Jesus' words tell us that a true marriage is one in which God Himself joins together the couple. It seems to me that if God joins them together, then on their part, they must commit themselves to each other for life. His teaching seems to go beyond what was considered marriage among the ancient Hebrews. In the beginning, God created Adam and Eve, not Adam and Steve and Eve, or Adam and Madam and Eve. But even as early as five generations from Cain, Lamech had two wives as recorded in Genesis 4:19. Many others later on, such as David, had two wives, Ahinoam and Abigail. We all know that Solomon had 700 wives and 300 concubines. Many of the ancient Israelite men also copulated with their wives' maids, and were even encouraged to do so by their wives if their wives were unable to bear children. Many of those men also copulated with prostitutes. There is no OT record that Moses (or God either) opposed any of these practices. The only way a man could commit adultery was to copulate with another man's wife. In such a case, both the adulterer and the woman with whom he committed adultery were put to death. But Jesus revealed the Father's heart concerning true marriage being that of God joining together permanently a man and a woman who have committed to each other for life.

But today, the word "marriage" has a much lesser meaning. All you have to do is sign the legal papers and you are married. I remember one of my students who was planning to get legally married. I congratulated him, and wished him much happiness. Then he said, "Oh well, if it doesn't work out, we can always get divorced." I was taken aback! Even before the legal union, he was considering the possibility or even the likelihood of divorce.

In the early centuries after Christ (and I think even in Jesus day) the word "marry" also simply mean to have sexual intercourse. Here is an example from the writing of Clement of Alexandria. The Nicolaitans, were supposedly followers of Nicolaus, one of the seven deacons that were first appointed by the apostolic church. Here is the claim that was made concerning Nicolaus. It is important to note that the author of these words, Clement of Alexandria, didn't himself believe the following report, but he recorded it in the Stromata:
Clement of Alexandria wrote:Nicolaus, they say, had a lovely wife.
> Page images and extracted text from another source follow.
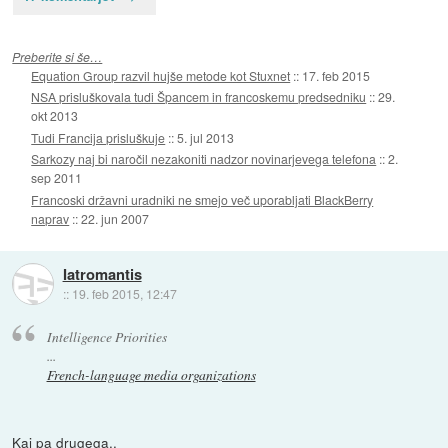
Preberite si še…
Equation Group razvil hujše metode kot Stuxnet
::
17. feb 2015
NSA prisluškovala tudi Špancem in francoskemu predsedniku
::
29.
okt 2013
Tudi Francija prisluškuje
::
5. jul 2013
Sarkozy naj bi naročil nezakoniti nadzor novinarjevega telefona
::
2.
sep 2011
Francoski državni uradniki ne smejo več uporabljati BlackBerry
naprav
::
22. jun 2007
Iatromantis
::
19. feb 2015, 12:47
Intelligence Priorities
...
French-language media organizations
Kaj pa drugega..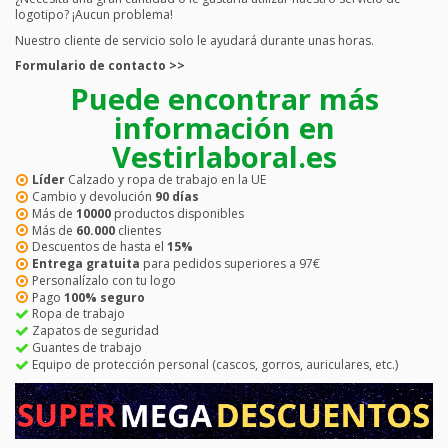
logotipo? ¡Aucun problema!
Nuestro cliente de servicio solo le ayudará durante unas horas.
Formulario de contacto >>
Puede encontrar más
información en
Vestirlaboral.es
Líder
Calzado y ropa de trabajo en la UE
Cambio y devolución
90 días
Más de
10000
productos disponibles
Más de
60.000
clientes
Descuentos de hasta el
15%
Entrega gratuita
para pedidos superiores a 97€
Personalízalo con tu logo
Pago
100% seguro
Ropa de trabajo
Zapatos de seguridad
Guantes de trabajo
Equipo de protección personal (cascos, gorros, auriculares, etc.)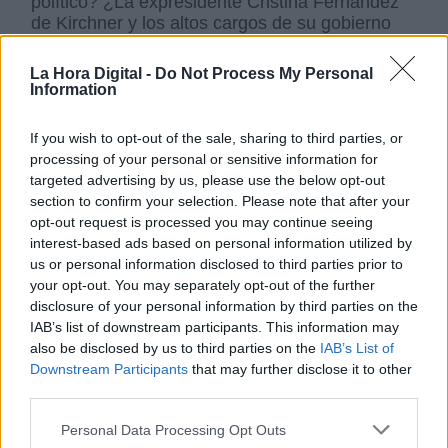
político? ¿La expresidente Cristina Fernández
de Kirchner y los altos cargos de su gobierno
son corruptos y han formado una asociación
ilícita para saquear a la Argentina? O, por el
La Hora Digital -
Do Not Process My Personal
contrario, es una estadista y todos los juicios en
Information
su contra y en contra de sus hijos y
exfuncionarios son fruto de una conspiración.
If you wish to opt-out of the sale, sharing to third parties, or
Debemos pensar que todo lo actuado por la
processing of your personal or sensitive information for
justicia es tan sólo una patraña que esconde
targeted advertising by us, please use the below opt-out
una persecución política por parte del gobierno
section to confirm your selection. Please note that after your
de Macri.
opt-out request is processed you may continue seeing
interest-based ads based on personal information utilized by
No pretendo que en España se entienda esta
us or personal information disclosed to third parties prior to
situación, porqué en Argentina tampoco está
your opt-out. You may separately opt-out of the further
nada clara.
disclosure of your personal information by third parties on the
Con los corruptos, y hay evidencias irrefutables
IAB’s list of downstream participants. This information may
de que los procesados lo son, no se negocia ni
also be disclosed by us to third parties on the
IAB’s List of
se acuerda. La corrupción política es un
Downstream Participants
that may further disclose it to other
problema que compete a la justicia.
third parties.
Un gobierno constitucional no negocia con
Personal Data Processing Opt Outs
delincuentes ni se presta a chantajes políticos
When after the Saviour's ascension he was accused before the apostles of jealousy, he brought his wife into the concourse and allowed anyone who so desired to marry her. (Clement of Alexandria, Stromata, Book III, Sec 25)
However, in a true marriage, one in which God has joined the couple together, I sometimes wonder if such a marriage is possible apart from Christian people. I also wonder about a case in which one of the couple has committed himself/herself to the other for life, whereas the other has not. I knew a woman who was raised an atheist, and who lived a promiscuous life in her youth. Then she met a more stable man, loved him deeply and lived with him. During that time, she became a Christian, a disciple of Jesus. She came to believe that she should be legally married to the man. So they signed the papers. On her part, she committed to him for life, but not so on his part. I think he continued to copulate with other woman, and with one of them, he even had children. So were he and the woman he legally married actually married in God's eyes? Had God joined them together? On the other hand, I know many non-Christian couples who got legally married, and who stayed together for life, and as far as I know they didn't copulate with anyone other than the one they married. So did God join them together, even though they were not Christians?

I don't have the answers, but I have thought about these things for years, and haven't arrived at many definite conclusions. I would be happy to consider any thoughts that you have on the matter.